In the implementation of the WSIS Process IFLA is the moderator of two WSIS sub-themes, one in Action Line C3 (Access to information) relating to ‘Libraries and Archives’ and the other in Action Line C8 (Cultural diversity and identity, linguistic diversity and local content) relating to ‘Heritage’. This means IFLA is responsible for reporting back to UNESCO regarding the activities and progress of libraries in these areas in the WSIS context.
IFLA continues to engage at the international level to define the policies and strategies to achieve the WSIS goals and build an inclusive information society.

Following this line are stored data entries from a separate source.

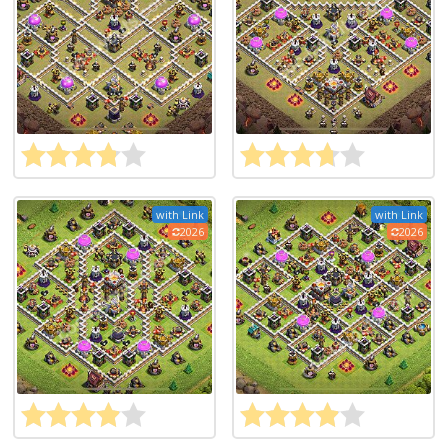
with Link
with Link
2026
2026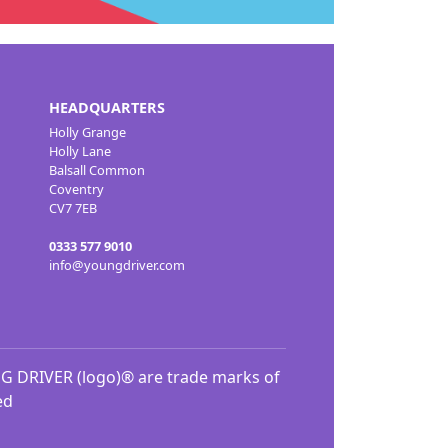
HEADQUARTERS
Holly Grange
Holly Lane
Balsall Common
Coventry
CV7 7EB
0333 577 9010
info@youngdriver.com
DRIVER (logo)® are trade marks of
ed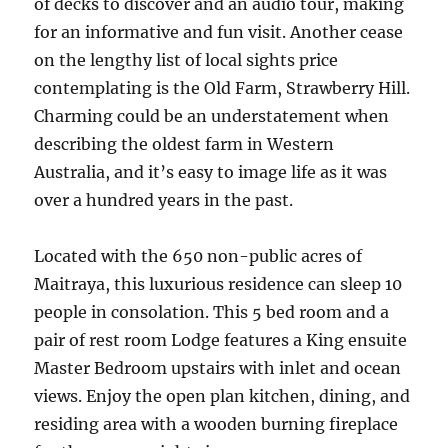
of decks to discover and an audio tour, making
for an informative and fun visit. Another cease
on the lengthy list of local sights price
contemplating is the Old Farm, Strawberry Hill.
Charming could be an understatement when
describing the oldest farm in Western
Australia, and it’s easy to image life as it was
over a hundred years in the past.
Located with the 650 non-public acres of
Maitraya, this luxurious residence can sleep 10
people in consolation. This 5 bed room and a
pair of rest room Lodge features a King ensuite
Master Bedroom upstairs with inlet and ocean
views. Enjoy the open plan kitchen, dining, and
residing area with a wooden burning fireplace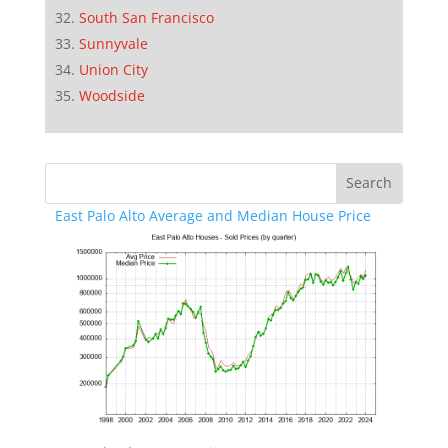
South San Francisco
Sunnyvale
Union City
Woodside
East Palo Alto Average and Median House Price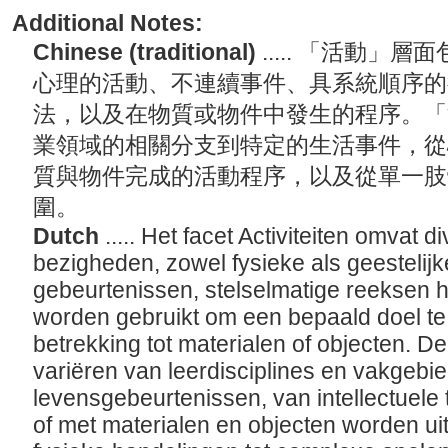
Additional Notes:
Chinese (traditional)
..... 「活動
心理的活動、不連續事件、具系統順序的
法，以及在物質或物件中發生的程序。「
業領域的相關分支到特定的生活事件，從
質與物件完成的活動程序，以及從單一肢
圍。
Dutch
..... Het facet Activiteiten omvat
bezigheden, zowel fysieke als geestelijk
gebeurtenissen, stelselmatige reeksen 
worden gebruikt om een bepaald doel t
betrekking tot materialen of objecten. De
variëren van leerdisciplines en vakgebie
levensgebeurtenissen, van intellectuele 
of met materialen en objecten worden ui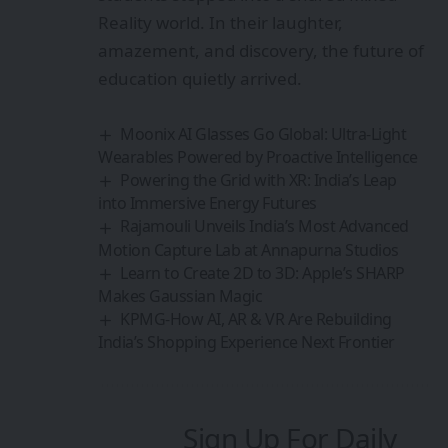
Reality world. In their laughter,
amazement, and discovery, the future of
education quietly arrived.
Moonix AI Glasses Go Global: Ultra‑Light
Wearables Powered by Proactive Intelligence
Powering the Grid with XR: India’s Leap
into Immersive Energy Futures
Rajamouli Unveils India’s Most Advanced
Motion Capture Lab at Annapurna Studios
Learn to Create 2D to 3D: Apple’s SHARP
Makes Gaussian Magic
KPMG-How AI, AR & VR Are Rebuilding
India’s Shopping Experience Next Frontier
Sign Up For Daily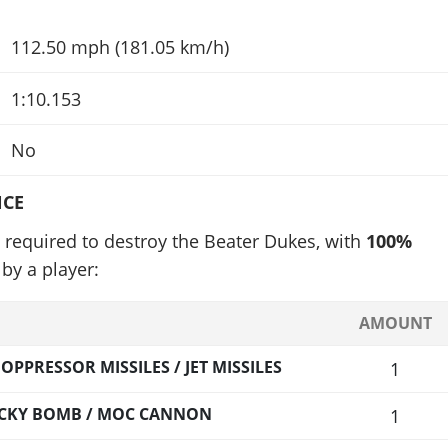
112.50 mph (181.05 km/h)
1:10.153
No
NCE
 required to destroy the Beater Dukes, with
100%
by a player:
AMOUNT
PPRESSOR MISSILES / JET MISSILES
1
TICKY BOMB / MOC CANNON
1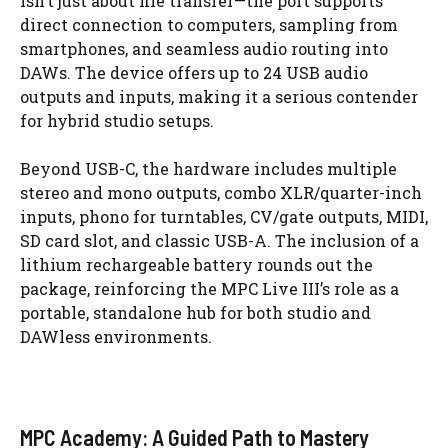
isn’t just about file transfer—the port supports
direct connection to computers, sampling from
smartphones, and seamless audio routing into
DAWs. The device offers up to 24 USB audio
outputs and inputs, making it a serious contender
for hybrid studio setups.
Beyond USB-C, the hardware includes multiple
stereo and mono outputs, combo XLR/quarter-inch
inputs, phono for turntables, CV/gate outputs, MIDI,
SD card slot, and classic USB-A. The inclusion of a
lithium rechargeable battery rounds out the
package, reinforcing the MPC Live III’s role as a
portable, standalone hub for both studio and
DAWless environments.
MPC Academy: A Guided Path to Mastery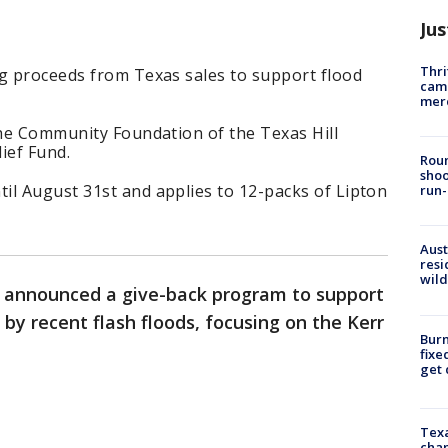
Jus
Thri
ng proceeds from Texas sales to support flood
came
mer
the Community Foundation of the Texas Hill
ief Fund.
Roun
shoo
il August 31st and applies to 12-packs of Lipton
run-
Aust
resi
wild
a announced a give-back program to support
by recent flash floods, focusing on the Kerr
Burn
fixe
get
Texa
chan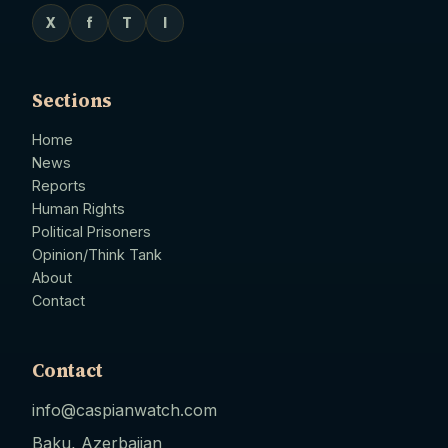
X
f
T
I
Sections
Home
News
Reports
Human Rights
Political Prisoners
Opinion/Think Tank
About
Contact
Contact
info@caspianwatch.com
Baku, Azerbaijan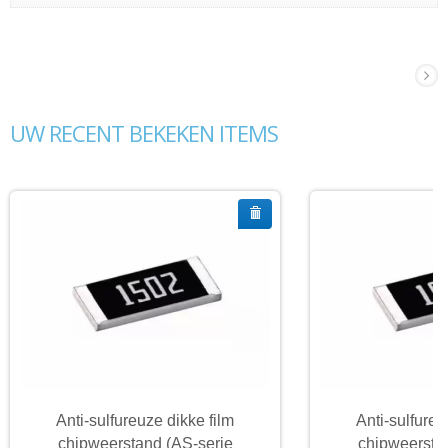
UW RECENT BEKEKEN ITEMS
Anti-sulfureuze dikke film
Anti-sulfureu
chipweerstand (AS-serie
chipweersta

Through its participation in the WSIS+10 Review process and in the Internet Governance Forum IFLA argues that public access to the Internet is key for addressing the challenges of development and reaching the United Nations 2030 Agenda.
What is the WSIS Forum?
The mechanism designed in Tunis called for a multistakeholder implementation of the Action Lines under the coordination of the leading UN Specialized Agencies. To monitor the implementation process the leading agencies organized a yearly follow-up meeting. In 2009 this meeting was transformed into the WSIS Forum to provide more structured opportunities to network, learn and participate in multistakeholder discussions and consultations on WSIS implementation. Its format is the result of open consultations with all WSIS Stakeholders. The agenda and program of the WSIS Forum are built on the basis of official submissions received during an open consultation process.
What is the WSIS Review Process?
2013 marked the ten year land mark from the first phase of the WSIS Summit in Geneva. UNESCO, as one of the leading implementing UN Agencies along with the International Telecommunications Union (ITU) and the United Nations Development Programme (UNDP), organised a first WSIS+10 review event with an analysis of trends and possible recommendations. UNESCO also launched a consultation on the recommendations that will be an integral part of the overall WSIS review process.
Outcomes will feed directly into the subsequent review meetings and into the overall review scheduled for the 2015 UN General Assembly. Results will also be reported to UNESCO’s Executive Board and to the 38th session of the General Conference of UNESCO (November 2015). IFLA wishes to ensure that public access to the information and the Internet is recognized a priority for the implementation of the UN 2030 Agenda, and that libraries continue to be recognized as essential in providing access to information and cultural heritage in the information society.